### DESCRIPTION OF THE TASK
Find the line containing "Bianco Caldo" in the entries below. Restate it and each line after it, word for word, up to and including the line containing "realizzata in colori".

### DATA FOR THIS EXERCISE
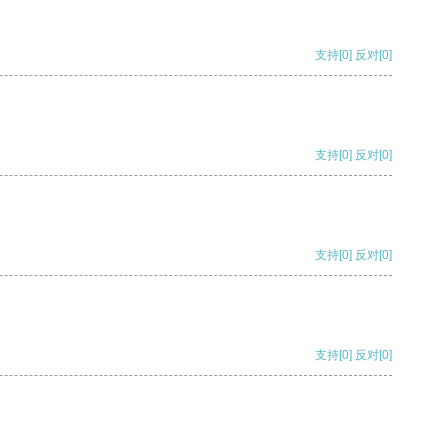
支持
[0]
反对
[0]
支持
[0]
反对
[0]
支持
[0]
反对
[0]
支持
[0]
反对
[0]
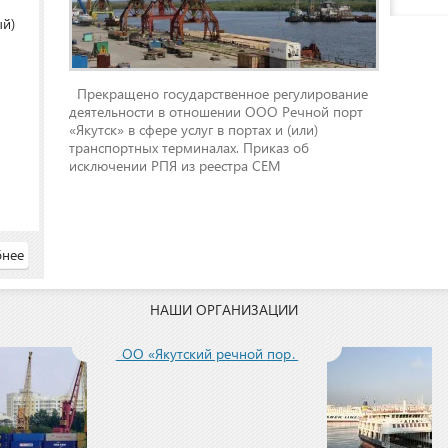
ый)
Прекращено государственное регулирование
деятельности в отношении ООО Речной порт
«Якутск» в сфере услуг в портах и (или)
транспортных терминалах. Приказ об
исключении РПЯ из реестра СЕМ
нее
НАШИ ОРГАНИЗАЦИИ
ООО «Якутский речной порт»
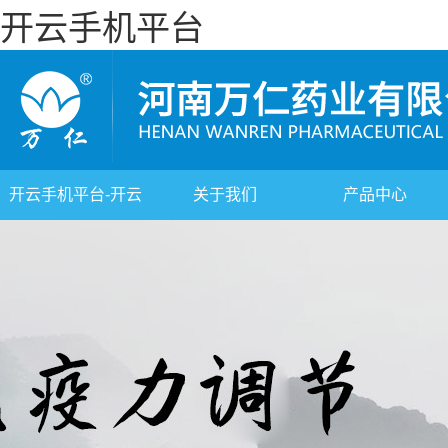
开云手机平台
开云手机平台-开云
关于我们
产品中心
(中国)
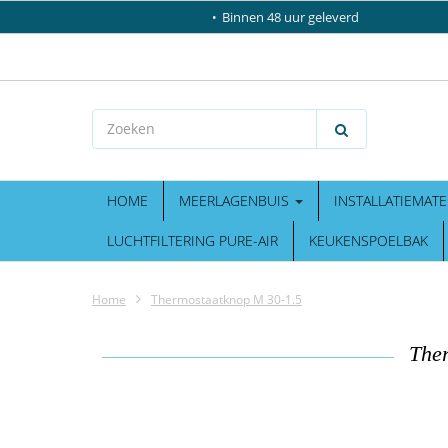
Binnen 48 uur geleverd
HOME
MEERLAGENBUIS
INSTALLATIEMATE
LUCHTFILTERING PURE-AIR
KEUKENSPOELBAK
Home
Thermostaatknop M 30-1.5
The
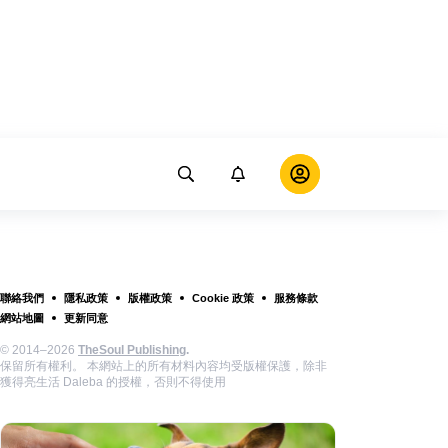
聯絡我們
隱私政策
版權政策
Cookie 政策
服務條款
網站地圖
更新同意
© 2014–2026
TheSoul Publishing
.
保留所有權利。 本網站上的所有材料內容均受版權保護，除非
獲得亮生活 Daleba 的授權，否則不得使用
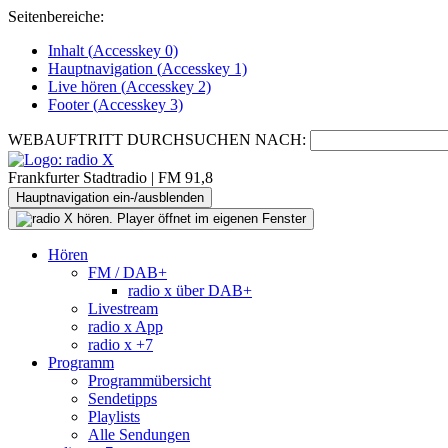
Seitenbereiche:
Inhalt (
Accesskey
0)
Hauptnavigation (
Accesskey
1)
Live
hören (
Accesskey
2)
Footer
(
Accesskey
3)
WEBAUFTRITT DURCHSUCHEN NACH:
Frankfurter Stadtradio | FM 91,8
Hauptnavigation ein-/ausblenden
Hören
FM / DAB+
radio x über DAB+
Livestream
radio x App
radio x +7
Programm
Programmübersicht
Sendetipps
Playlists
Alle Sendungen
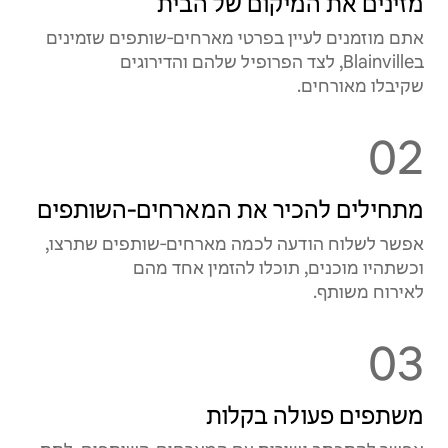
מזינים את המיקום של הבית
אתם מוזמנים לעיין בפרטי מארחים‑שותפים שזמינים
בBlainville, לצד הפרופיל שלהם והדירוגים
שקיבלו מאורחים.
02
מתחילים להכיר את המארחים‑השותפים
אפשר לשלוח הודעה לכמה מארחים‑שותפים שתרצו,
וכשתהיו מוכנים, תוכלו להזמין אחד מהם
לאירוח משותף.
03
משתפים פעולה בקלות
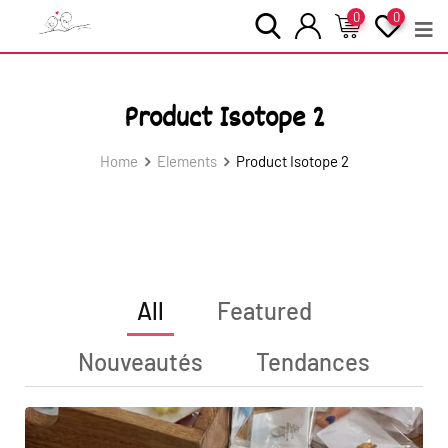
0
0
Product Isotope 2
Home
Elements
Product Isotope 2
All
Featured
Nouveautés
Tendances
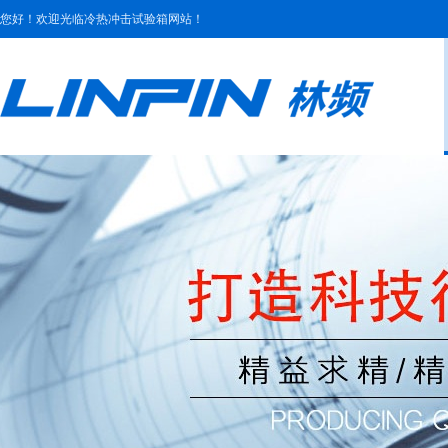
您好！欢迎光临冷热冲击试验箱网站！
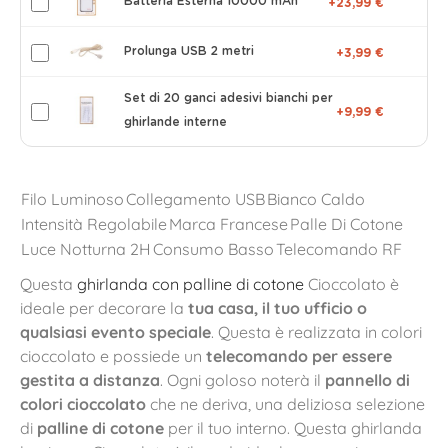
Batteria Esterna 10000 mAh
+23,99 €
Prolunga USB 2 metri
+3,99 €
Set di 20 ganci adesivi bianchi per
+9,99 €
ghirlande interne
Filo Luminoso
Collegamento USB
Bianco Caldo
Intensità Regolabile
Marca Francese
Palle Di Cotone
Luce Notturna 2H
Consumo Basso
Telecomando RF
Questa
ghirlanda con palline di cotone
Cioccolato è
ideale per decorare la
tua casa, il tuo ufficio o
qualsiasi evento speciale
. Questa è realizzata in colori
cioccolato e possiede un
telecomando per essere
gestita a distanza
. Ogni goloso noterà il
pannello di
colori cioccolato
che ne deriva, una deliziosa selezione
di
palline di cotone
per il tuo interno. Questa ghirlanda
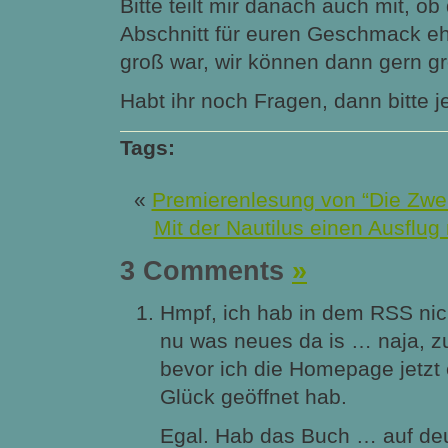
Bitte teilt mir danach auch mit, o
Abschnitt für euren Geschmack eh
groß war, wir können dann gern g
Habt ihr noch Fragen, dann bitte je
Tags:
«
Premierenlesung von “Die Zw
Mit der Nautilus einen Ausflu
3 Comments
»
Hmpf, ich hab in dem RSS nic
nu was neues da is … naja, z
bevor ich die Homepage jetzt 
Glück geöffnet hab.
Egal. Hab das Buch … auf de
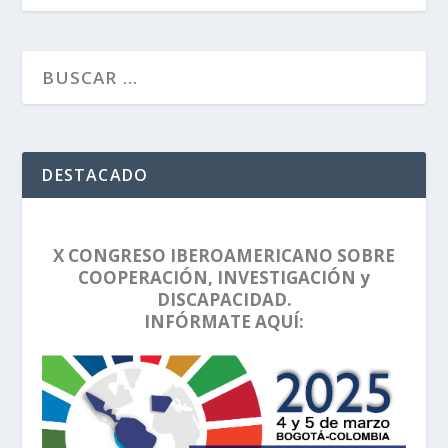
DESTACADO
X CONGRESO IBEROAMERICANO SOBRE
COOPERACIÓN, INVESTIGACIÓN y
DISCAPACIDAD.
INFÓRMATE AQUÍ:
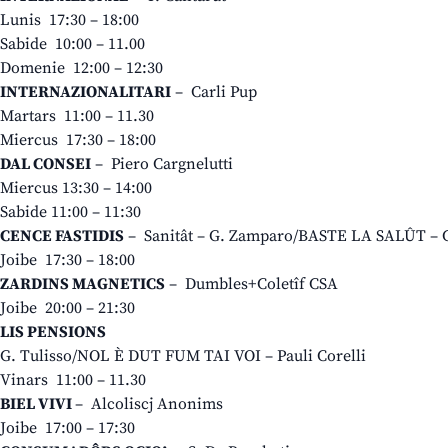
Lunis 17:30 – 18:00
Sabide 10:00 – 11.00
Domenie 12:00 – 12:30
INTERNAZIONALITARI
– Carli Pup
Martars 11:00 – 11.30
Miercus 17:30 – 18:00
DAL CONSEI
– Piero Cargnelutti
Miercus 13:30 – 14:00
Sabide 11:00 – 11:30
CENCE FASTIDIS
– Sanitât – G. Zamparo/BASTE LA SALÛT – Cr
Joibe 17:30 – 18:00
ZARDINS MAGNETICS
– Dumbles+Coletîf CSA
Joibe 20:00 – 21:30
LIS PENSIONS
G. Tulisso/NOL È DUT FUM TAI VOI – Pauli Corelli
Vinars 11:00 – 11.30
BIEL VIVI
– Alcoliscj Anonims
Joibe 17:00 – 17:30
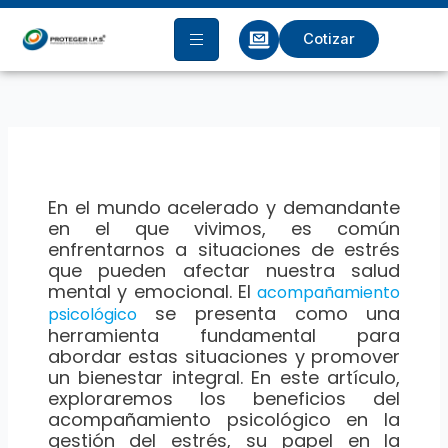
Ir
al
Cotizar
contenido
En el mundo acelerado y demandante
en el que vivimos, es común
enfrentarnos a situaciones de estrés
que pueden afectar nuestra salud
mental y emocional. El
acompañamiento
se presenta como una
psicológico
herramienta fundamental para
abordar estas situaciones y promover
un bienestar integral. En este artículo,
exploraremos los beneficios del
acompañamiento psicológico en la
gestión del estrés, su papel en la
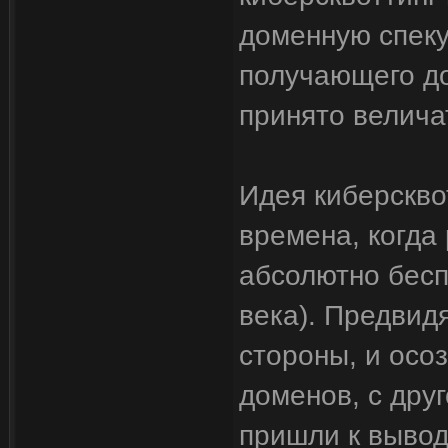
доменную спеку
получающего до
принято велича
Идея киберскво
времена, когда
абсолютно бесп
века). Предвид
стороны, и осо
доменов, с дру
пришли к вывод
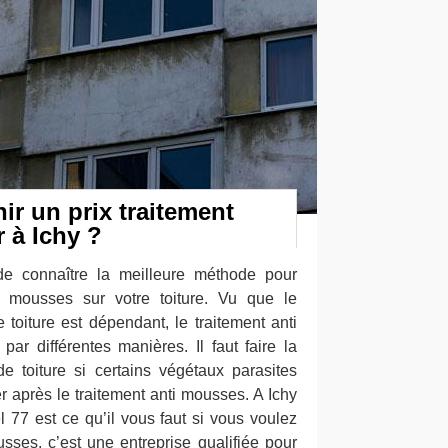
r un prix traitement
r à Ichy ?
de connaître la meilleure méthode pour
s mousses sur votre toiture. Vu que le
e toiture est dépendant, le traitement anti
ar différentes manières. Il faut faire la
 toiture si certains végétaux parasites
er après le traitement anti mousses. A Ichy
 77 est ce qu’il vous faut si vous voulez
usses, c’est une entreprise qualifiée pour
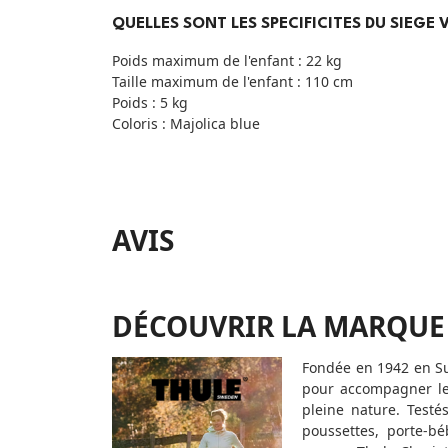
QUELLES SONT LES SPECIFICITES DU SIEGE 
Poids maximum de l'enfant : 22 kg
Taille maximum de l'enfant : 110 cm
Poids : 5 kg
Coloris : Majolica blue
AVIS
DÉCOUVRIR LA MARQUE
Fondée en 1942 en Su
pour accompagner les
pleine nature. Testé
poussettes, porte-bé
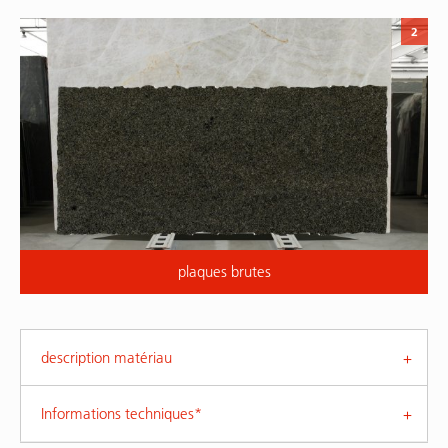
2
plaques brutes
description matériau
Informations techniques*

### RESULT
Bianco Caldo
Intensità Regolabile
Marca Francese
Palle Di Cotone
Luce Notturna 2H
Consumo Basso
Telecomando RF
Questa
ghirlanda con palline di cotone
Cioccolato è
ideale per decorare la
tua casa, il tuo ufficio o
qualsiasi evento speciale
. Questa è realizzata in colori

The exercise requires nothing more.